ABOUT THIS TASK: Transcribe every entry word for word. Skip the pictures.
------------------------------------------------
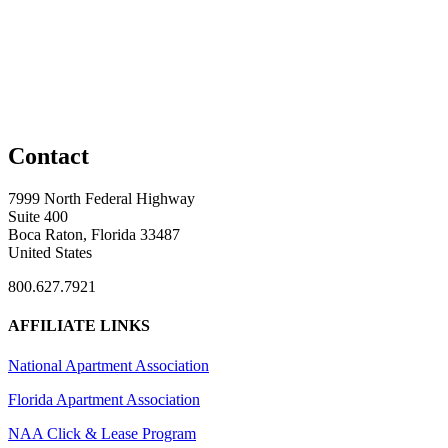
Contact
7999 North Federal Highway
Suite 400
Boca Raton, Florida 33487
United States
800.627.7921
AFFILIATE LINKS
National Apartment Association
Florida Apartment Association
NAA Click & Lease Program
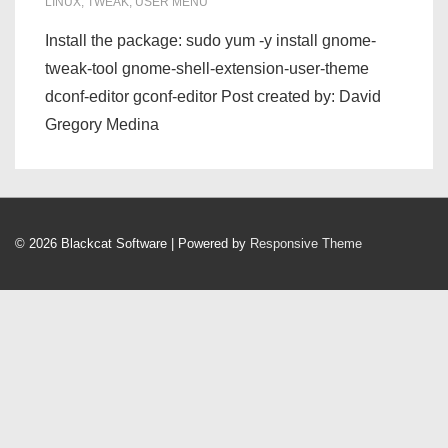
LINUX
,
TWEAK
,
USER MENU
Install the package: sudo yum -y install gnome-
tweak-tool gnome-shell-extension-user-theme
dconf-editor gconf-editor Post created by: David
Gregory Medina
© 2026
Blackcat Software
| Powered by
Responsive Theme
------------------------------------------------
RESPONSE:
Contact
7999 North Federal Highway
Suite 400
Boca Raton, Florida 33487
United States
800.627.7921
AFFILIATE LINKS
National Apartment Association
Florida Apartment Association
NAA Click & Lease Program
LINUX
,
TWEAK
,
USER MENU
Install the package: sudo yum -y install gnome-
tweak-tool gnome-shell-extension-user-theme
dconf-editor gconf-editor Post created by: David
Gregory Medina
© 2026
Blackcat Software
| Powered by
Responsive Theme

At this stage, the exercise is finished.